Truth to Power exhibition explores Tutu’s activism

This year will see the launch of a new permanent exhibition detailing Archbishop Emeritus Desmond Tutu’s enormous contribution to South African and world history, the Desmond and Leah Tutu Legacy Foundation announced on 25 February 2021. The exhibition will be on display at the Old Granary building in Cape Town, which is home to the Foundation’s offices.

Widely viewed as one of the world’s greatest and most ethical leaders, Archbishop Tutu has won many international prizes for his humanitarian activism, including the 1984 Nobel Peace Prize. He is a member of The Elders, a select group of senior statesmen, peace activists and human rights advocates who were brought together by Nelson Mandela in 2007 to promote peace and human rights.

“We’re thrilled to be able to so comprehensively showcase the indelible mark Archbishop Emeritus Desmond Tutu’s spiritual leadership has made on South African society, and on society everywhere. We feel as humbled as we feel proud to be the custodians of the Archbishops’ legacy, and we are glad to be able to fulfill our duty to share it as widely as possible so that his greatest gifts to global society – conscience, trust, compassion and peace – not only remain with us, but grow,” says Foundation CEO Piyushi Kotecha.
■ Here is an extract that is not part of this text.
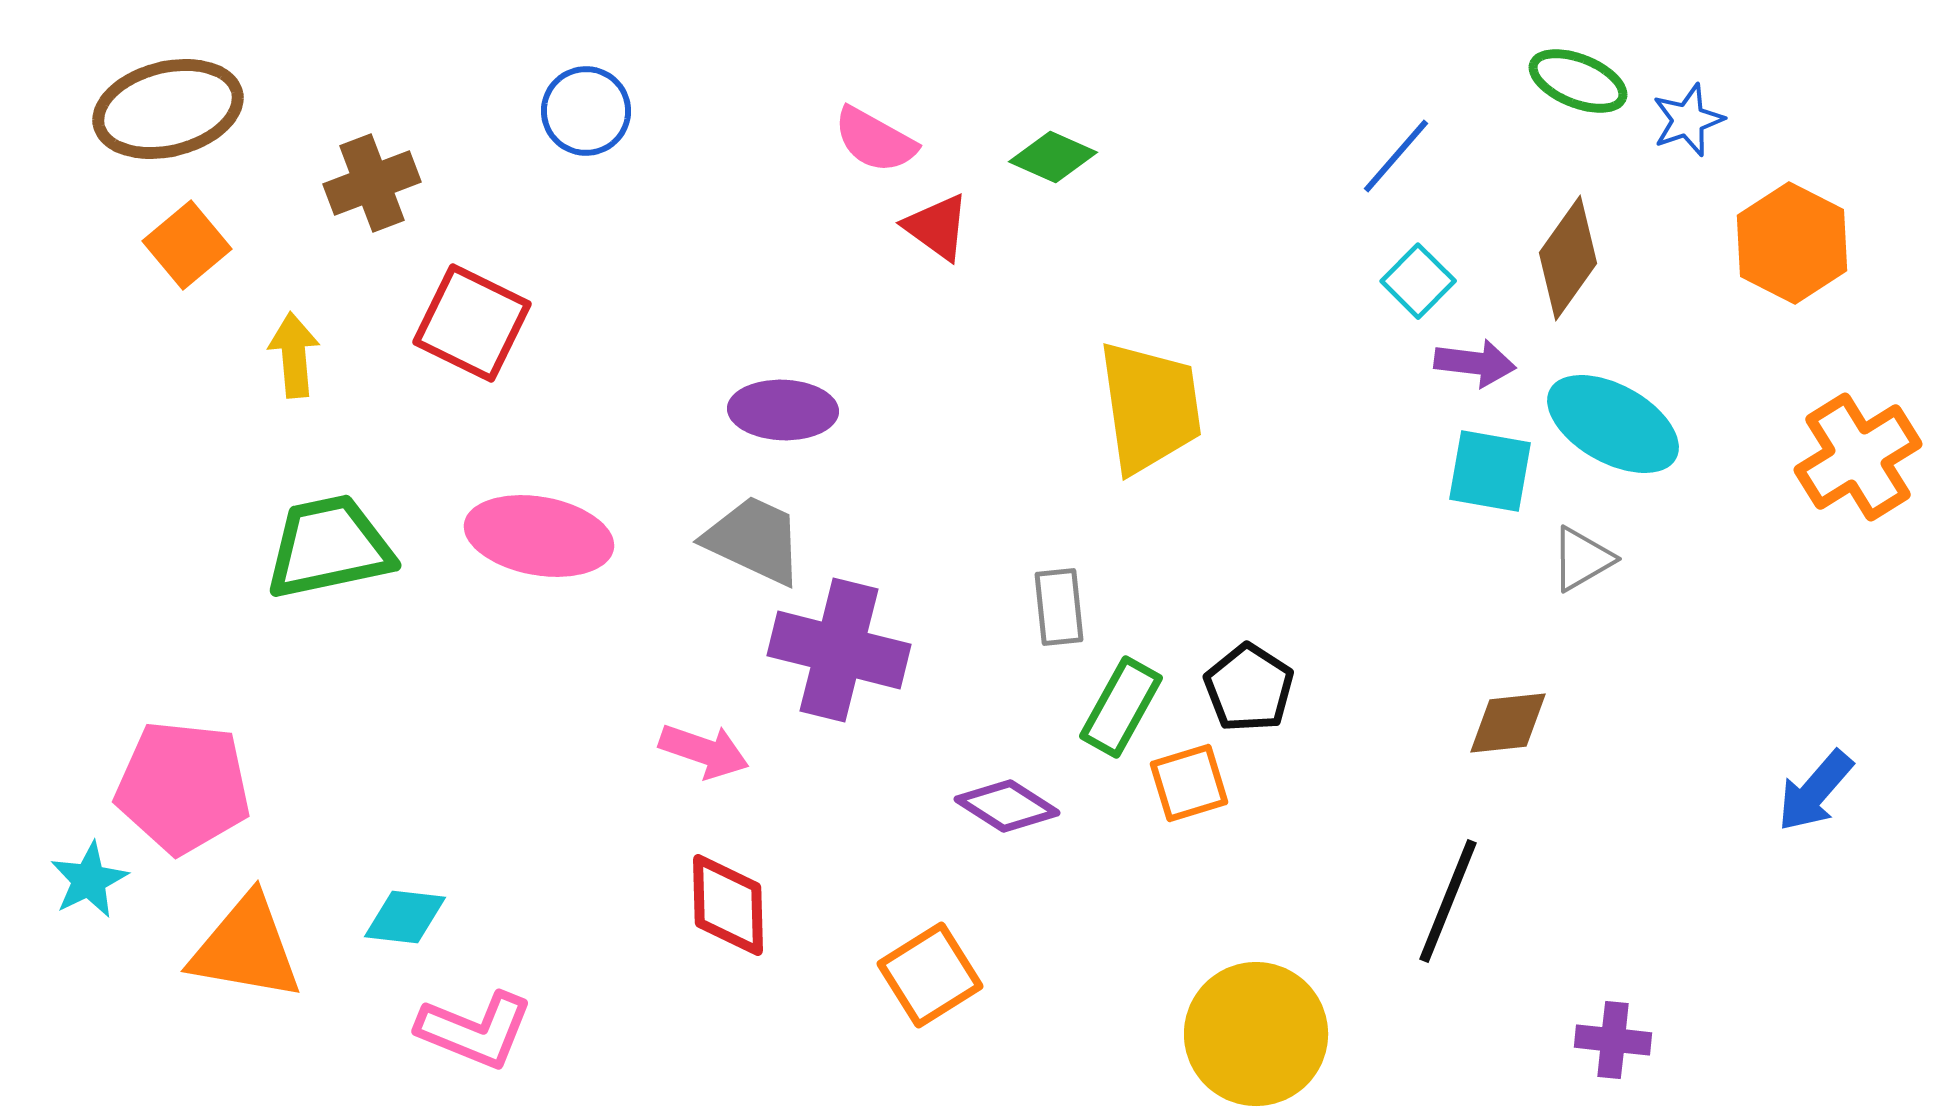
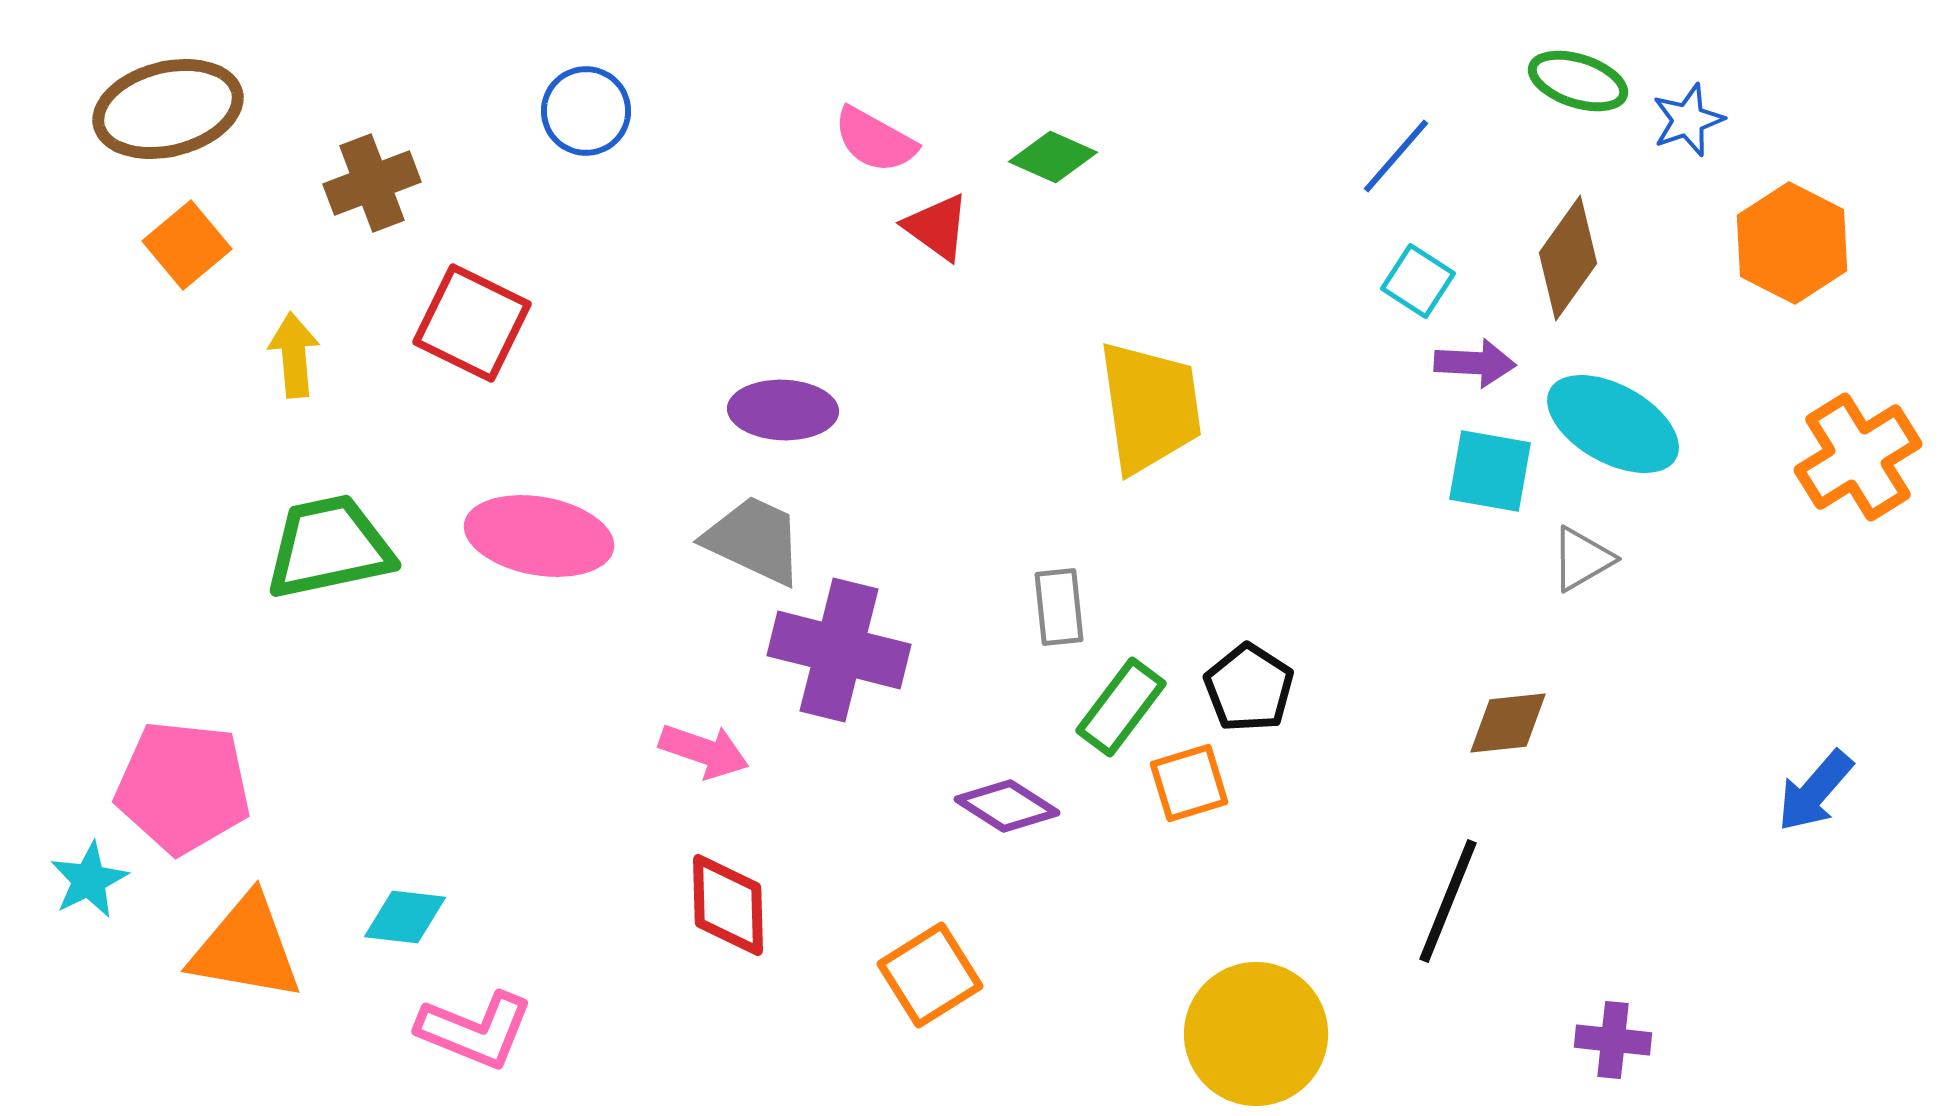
green ellipse at (1578, 81): rotated 4 degrees counterclockwise
cyan square at (1418, 281): rotated 12 degrees counterclockwise
purple arrow at (1475, 363): rotated 4 degrees counterclockwise
green rectangle at (1121, 707): rotated 8 degrees clockwise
The first-of-its-kind exhibition, titled Truth to Power, is presented by the Foundation in collaboration with the Apartheid Museum in celebration of Archbishop Tutu’s 90th birthday on 7 October 2021. It will launch in Archbishop Tutu’s birthday month this year, as part of the Foundation’s Knowledge Legacy Programme, which aims to use the Foundation’s rich archive to publicise the profound impact Archbishop Tutu has had on the world, through interactive exhibitions and educational material.
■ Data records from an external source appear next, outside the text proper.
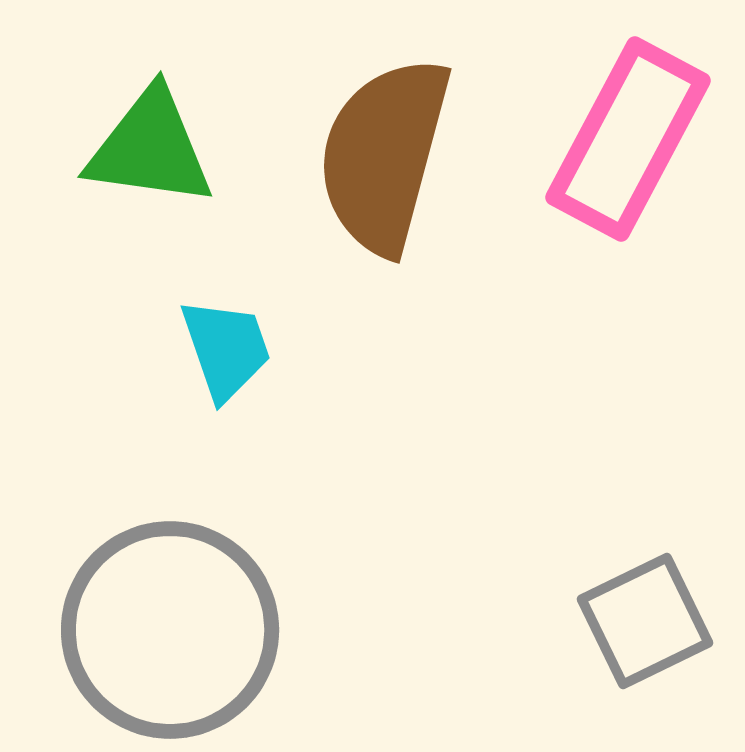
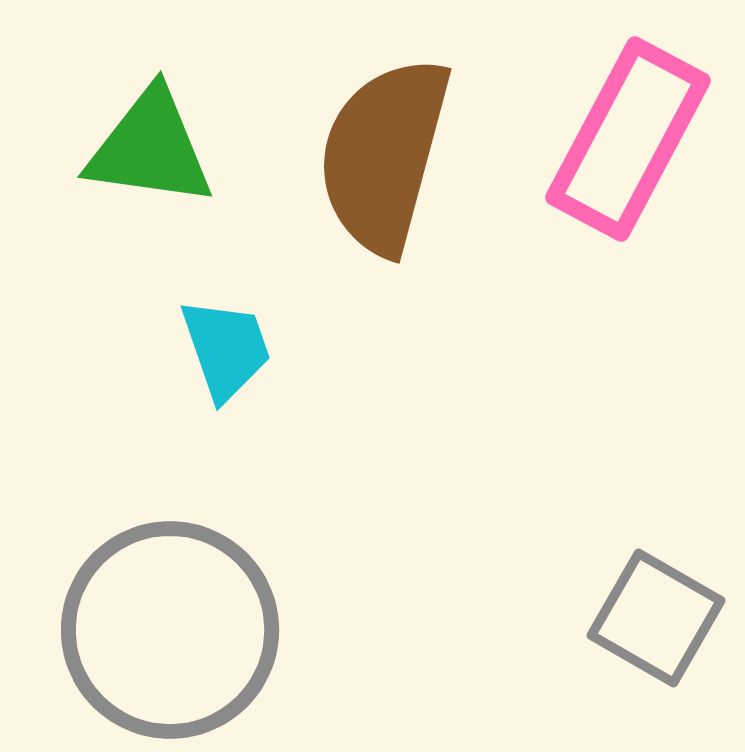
gray square: moved 11 px right, 3 px up; rotated 34 degrees counterclockwise
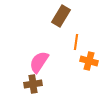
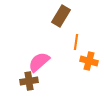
pink semicircle: rotated 15 degrees clockwise
brown cross: moved 4 px left, 3 px up
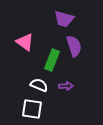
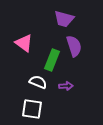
pink triangle: moved 1 px left, 1 px down
white semicircle: moved 1 px left, 3 px up
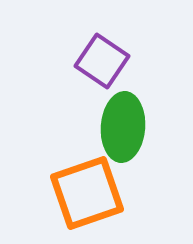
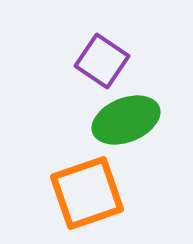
green ellipse: moved 3 px right, 7 px up; rotated 64 degrees clockwise
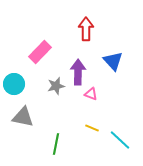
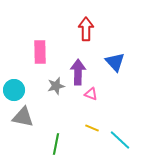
pink rectangle: rotated 45 degrees counterclockwise
blue triangle: moved 2 px right, 1 px down
cyan circle: moved 6 px down
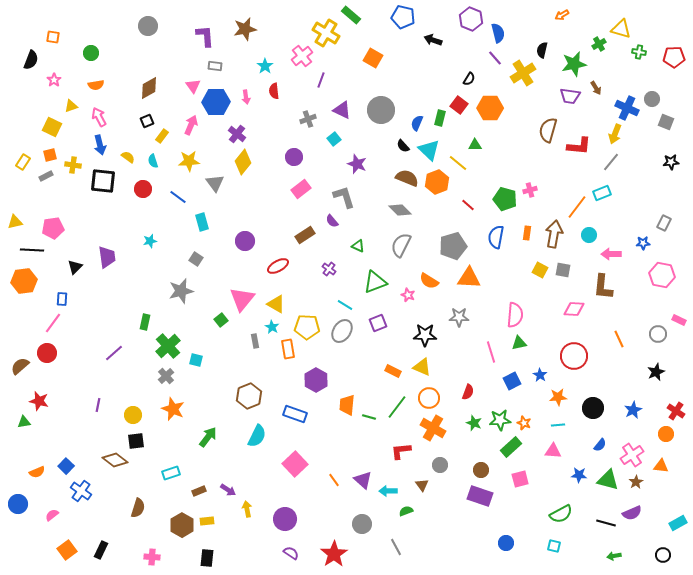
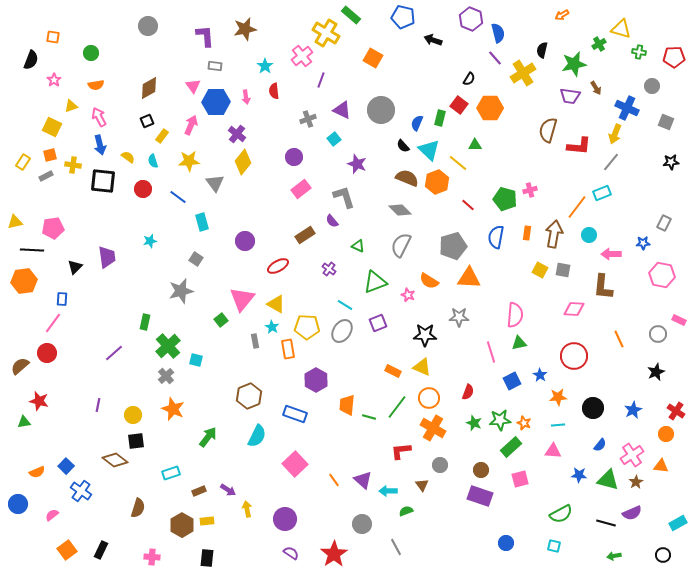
gray circle at (652, 99): moved 13 px up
The Western Cape government is supporting the Foundation and the Apartheid Museum to present this groundbreaking exhibition, says the province’s premier Alan Winde.

“Archbishop Desmond Tutu is South Africa’s moral compass, continually reminding us of that critical African concept: ubuntu – that ‘I am because you are’. He is one of Cape Town’s greatest citizens, if not the Mother City’s greatest citizen, and the Western Cape government is honoured to be working with the Foundation and the Apartheid Museum in this illuminating exhibition. What better time to present it than when we are all struggling with the enormous challenge of the Covid-19 pandemic. Desmond Tutu is an incandescent example of the triumph of hope over circumstances, and we need him now as we needed him during apartheid,” says Winde.
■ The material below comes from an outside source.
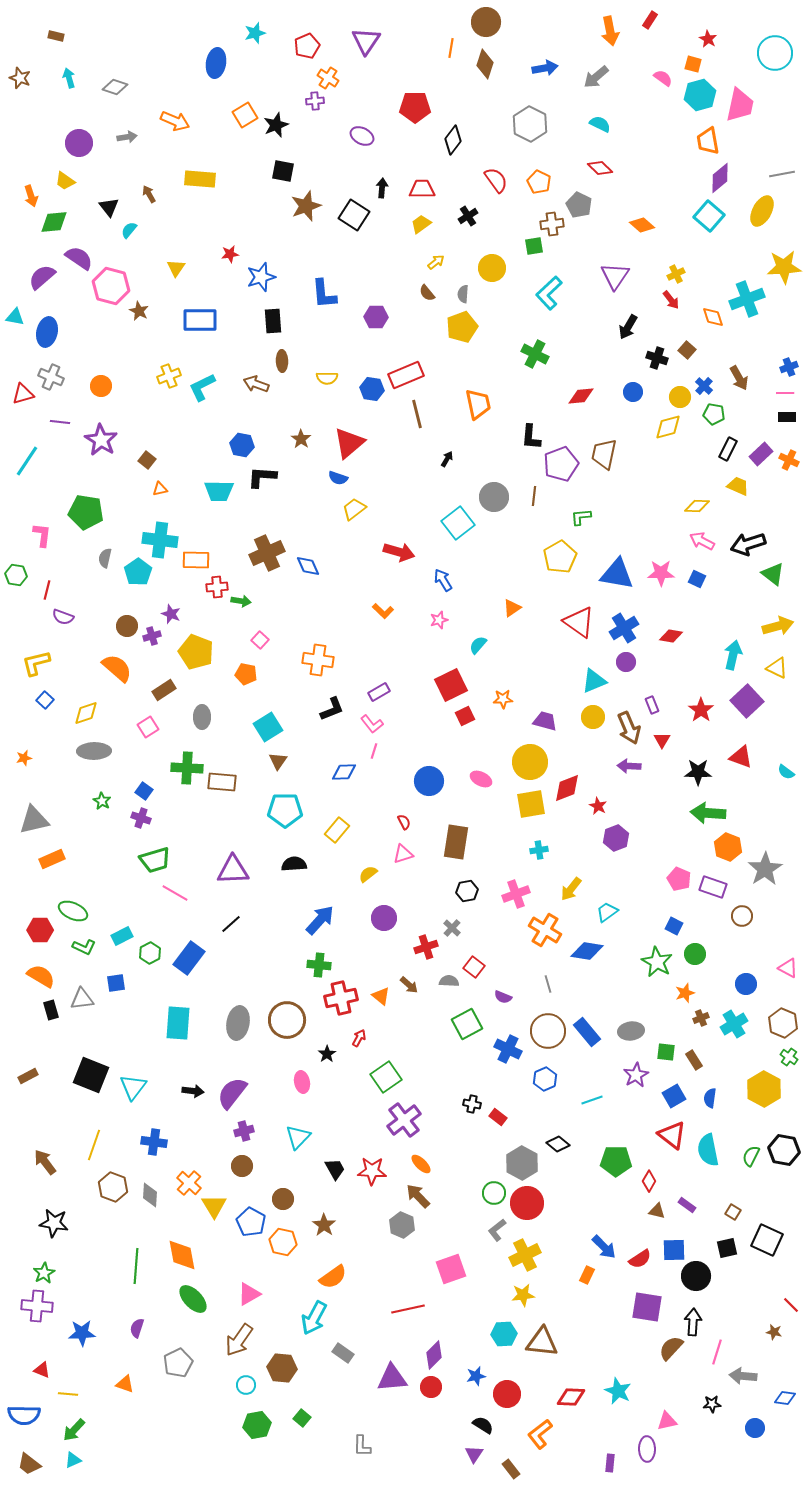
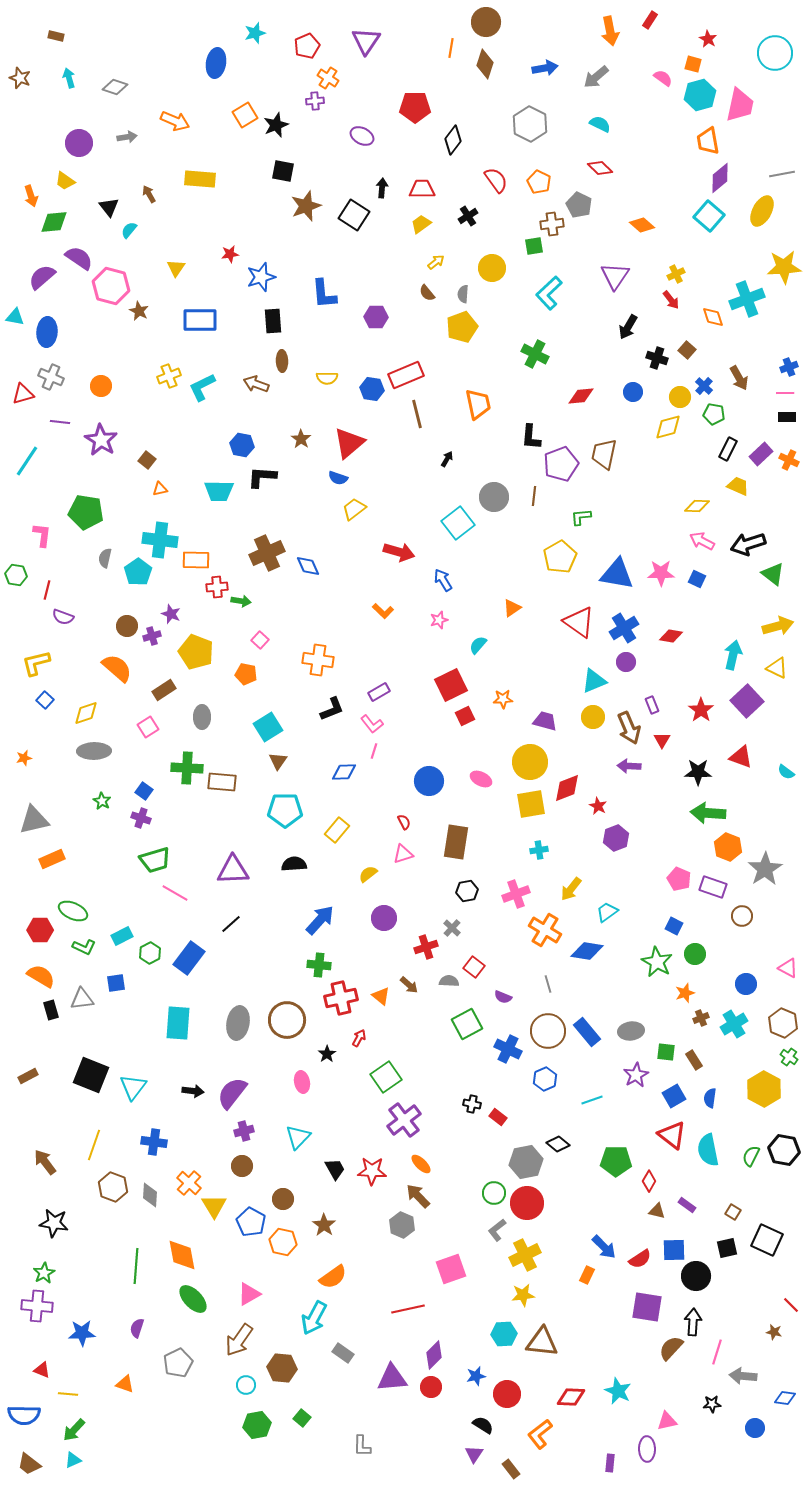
blue ellipse at (47, 332): rotated 8 degrees counterclockwise
gray hexagon at (522, 1163): moved 4 px right, 1 px up; rotated 20 degrees clockwise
The exhibition will have six parts, exploring:

The church as a site of struggle between those who supported colonialism and racial oppression and those who fought against it
The achievements of the Truth & Reconciliation Commission as well as its unfinished business
Speaking truth for global justice – how Tutu did not stop his activism when South Africa gained democracy, choosing to continue to be an activist for justice across the world (including in South Africa)
How the apartheid-era policy of Bantu Education changed Tutu’s life and South Africa’s history
How apartheid’s policy of forcibly removing people of colour from areas designated for white settlement sparked international sanctions against South Africa’s apartheid state
On the streets and in stadiums – how Tutu took every opportunity to preach defiance of apartheid in all its manifestations, to advocate for justice and to plead for peace
The permanent exhibition will be on display at the Foundation’s headquarters, The Old Granary in Buitenkant Street in the Cape Town city centre.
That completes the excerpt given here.